(Extracted records)
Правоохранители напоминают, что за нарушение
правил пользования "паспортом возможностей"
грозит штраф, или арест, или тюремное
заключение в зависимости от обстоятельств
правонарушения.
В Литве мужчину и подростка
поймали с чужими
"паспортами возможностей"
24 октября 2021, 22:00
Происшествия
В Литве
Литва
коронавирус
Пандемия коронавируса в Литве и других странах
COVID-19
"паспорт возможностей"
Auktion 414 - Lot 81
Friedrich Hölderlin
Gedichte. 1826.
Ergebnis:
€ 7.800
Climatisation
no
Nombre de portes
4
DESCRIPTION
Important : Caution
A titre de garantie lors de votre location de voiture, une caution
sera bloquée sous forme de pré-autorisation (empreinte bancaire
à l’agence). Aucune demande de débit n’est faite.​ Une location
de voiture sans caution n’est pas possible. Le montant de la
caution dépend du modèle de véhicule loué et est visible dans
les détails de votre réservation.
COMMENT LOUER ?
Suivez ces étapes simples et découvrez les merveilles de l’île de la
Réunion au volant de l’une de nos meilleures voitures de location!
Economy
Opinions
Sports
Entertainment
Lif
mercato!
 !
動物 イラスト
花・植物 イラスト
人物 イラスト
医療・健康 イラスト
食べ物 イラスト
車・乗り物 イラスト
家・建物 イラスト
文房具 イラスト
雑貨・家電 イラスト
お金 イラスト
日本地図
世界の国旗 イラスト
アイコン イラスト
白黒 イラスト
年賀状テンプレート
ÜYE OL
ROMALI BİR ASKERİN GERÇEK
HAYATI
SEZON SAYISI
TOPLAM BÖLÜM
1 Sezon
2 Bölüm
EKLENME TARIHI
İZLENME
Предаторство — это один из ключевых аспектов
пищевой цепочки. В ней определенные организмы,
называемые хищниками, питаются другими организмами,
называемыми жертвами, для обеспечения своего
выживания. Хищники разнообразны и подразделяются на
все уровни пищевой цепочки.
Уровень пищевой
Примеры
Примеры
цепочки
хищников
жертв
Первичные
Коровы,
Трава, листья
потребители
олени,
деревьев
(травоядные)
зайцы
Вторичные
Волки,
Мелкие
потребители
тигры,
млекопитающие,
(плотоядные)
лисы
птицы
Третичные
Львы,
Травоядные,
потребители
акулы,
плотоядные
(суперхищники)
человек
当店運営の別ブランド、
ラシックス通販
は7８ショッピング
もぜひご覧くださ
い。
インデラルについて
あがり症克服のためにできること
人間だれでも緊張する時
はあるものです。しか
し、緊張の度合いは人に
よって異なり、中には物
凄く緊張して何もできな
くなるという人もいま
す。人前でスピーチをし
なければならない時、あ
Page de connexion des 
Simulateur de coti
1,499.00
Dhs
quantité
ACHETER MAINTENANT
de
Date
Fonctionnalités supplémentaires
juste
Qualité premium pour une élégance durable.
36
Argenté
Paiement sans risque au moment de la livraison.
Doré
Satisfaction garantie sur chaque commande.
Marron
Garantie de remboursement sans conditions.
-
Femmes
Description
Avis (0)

• **What this task involves**:
Working through the records above, copy each line in which "цепочки" is found.

• **Completed exercise**:
пищевой цепочки. В ней определенные организмы,
все уровни пищевой цепочки.
цепочки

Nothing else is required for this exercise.